Since there are a large number of teams that compete, we can not allow a team to switch their assigned event slots.

What if there is a scheduling conflict?


Teams often contact us when this happens to ask if we can allow for a schedule change because they have an event conflict. Every team will have a scheduling conflict. We do not allow changes to team numbers or to event times prior to the competition. If a student has a conflict, they should be reassigned to a different event.

Can I have multiple teams a from a single school?


Yes. A school can have as many teams as they would like from a single school, but each team must have a coach (that is not coaching more than one team) and must pay a separate registration fee.

Can I form a team with students from other schools?


No. Superteam formation is not permitted. This is defined as a team in which students from multiple schools are placed onto a single team. National rules prohibit this.

Can Homeschools and Private Schools compete?


Yes! Homeschools must follow our homeschool policy that generally states that the students must not already be in a private or public school and all the students must live within two contiguous counties. In terms of our Science Olympiad competition, private and public schools are equivalent.

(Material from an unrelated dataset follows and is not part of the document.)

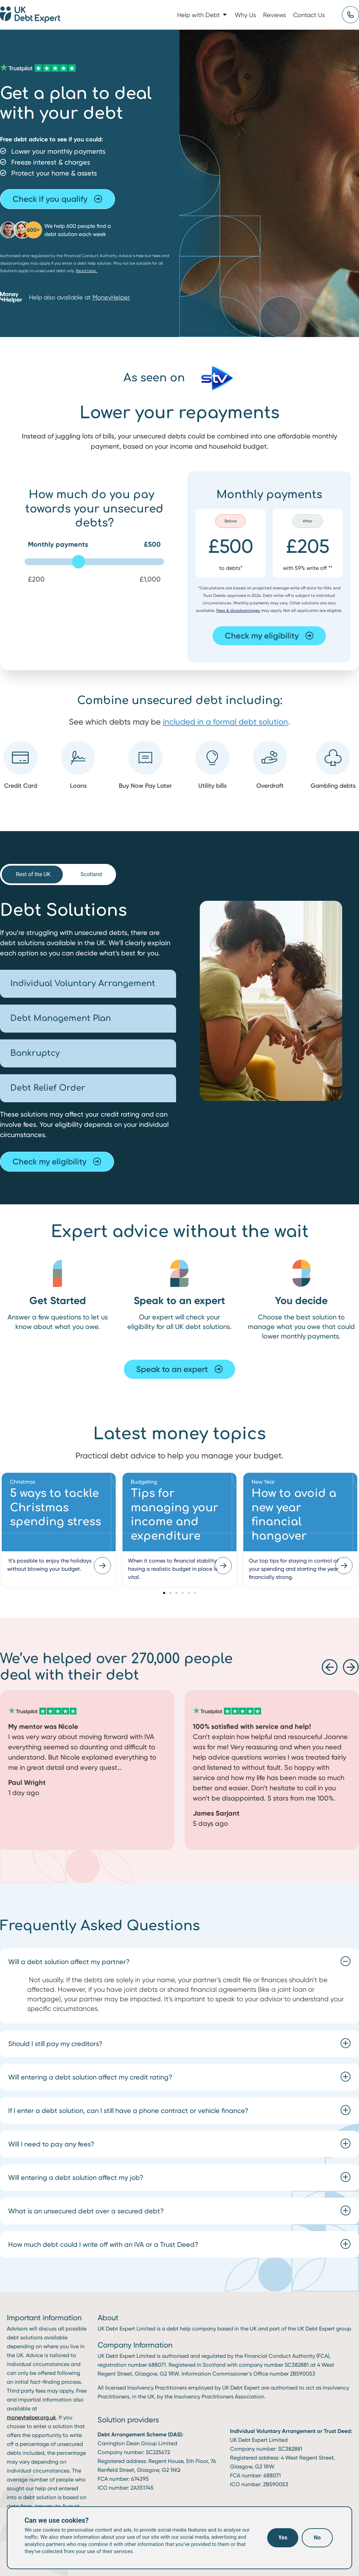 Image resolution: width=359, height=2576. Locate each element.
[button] (224, 14)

Note that organizations that are comprised of students from various schools are not permitted to compete as a team. Those students must be part of a team from their home school

How do I read the rules?


The rules are complex! Mystery Powders is an event that requires students to conduct a laboratory activity. The activity that the students will encounter in the event competition is not defined explicitly, but the general concepts that will be tested are written in the rules. The students should study and prepare materials based on the concepts outlined in the rules. The rules also define items that MUST be brought (these are required items, such as googles or aprons) and without them, the students are not allowed to compete. In some cases, the rules might define items that SHOULD or MAY be brought. These are items, such as a binder of information, pens, pencils, calculators, that are not required, but it will certainly impair the students' ability to perform at high levels should they not have them.


As you read the rules, you may notice that some words are bolded. The words are bolded to indicate that there is a change in wording from the previous year.


In every case, examine the scoring section. This section contains clues on what is important and what is not. It also contains the relative weight of items that will be scored. This will help you determine what is important and what is not.


In the case of the building events, there are often two sections: A Construction Section and a Competition Section. While we do everything they can to communicate construction parameters clearly, confusion does occur. At times, items in the competition section can impact how the device is built, even if a criteria is not specifcally listed in the construction section.


Finally, keep this rule in mind: "If it is not specifcally forbidden in the rules, it is allowable as long as it does not violate the spirit of the rules" Now this appears to be a "gotcha" rule doesn't it! But it is not really. It just means that you should use common sense in interpretting the rules. If it feels like it could violate a rule, contact the tournament director and discuss it so that students are not inadvertently disqualified.

What is an impound event?


This is found in the rules at the top and will show "Impound: Yes." Events that state they must be impounded require that a student from the team drop off the prebuilt device in the morning before all the event time blocks begin. The event supervisor will inspect the device for construction violations and then the students will return at their assigned time to compete with the device. This is designed to prevent teams from seeing what others have done and then make last minute modifications that would benefit a team that may be competing later in the day.